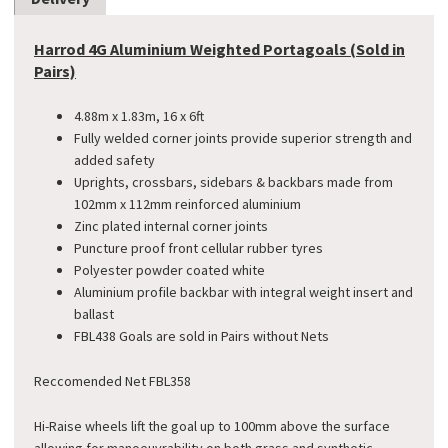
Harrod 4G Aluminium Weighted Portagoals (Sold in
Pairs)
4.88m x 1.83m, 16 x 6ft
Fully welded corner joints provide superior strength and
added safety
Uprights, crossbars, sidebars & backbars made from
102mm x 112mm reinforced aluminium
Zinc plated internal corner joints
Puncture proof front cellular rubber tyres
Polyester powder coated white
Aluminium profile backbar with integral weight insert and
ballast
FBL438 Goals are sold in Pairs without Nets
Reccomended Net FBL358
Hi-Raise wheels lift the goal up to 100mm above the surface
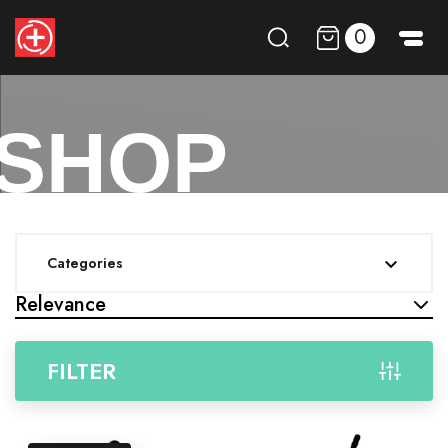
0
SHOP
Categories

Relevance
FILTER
* * *
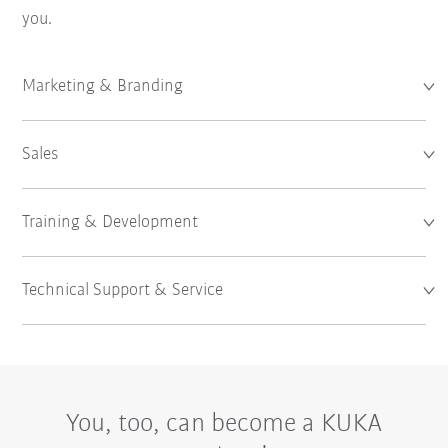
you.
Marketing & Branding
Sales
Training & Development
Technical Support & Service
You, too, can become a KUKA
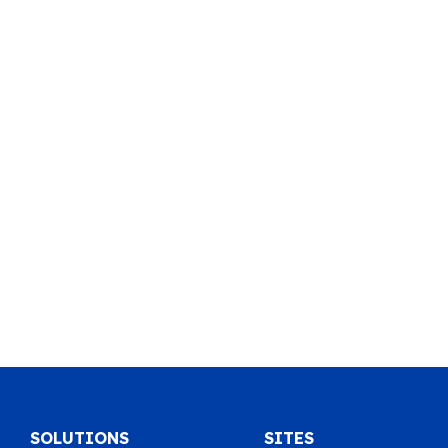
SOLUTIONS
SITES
* * *
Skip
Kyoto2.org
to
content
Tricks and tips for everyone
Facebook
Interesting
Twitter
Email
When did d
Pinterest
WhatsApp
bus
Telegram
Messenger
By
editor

*Task statement*
In the data, how many lines hold the word "joints"? State that number alone.

*Output below*
2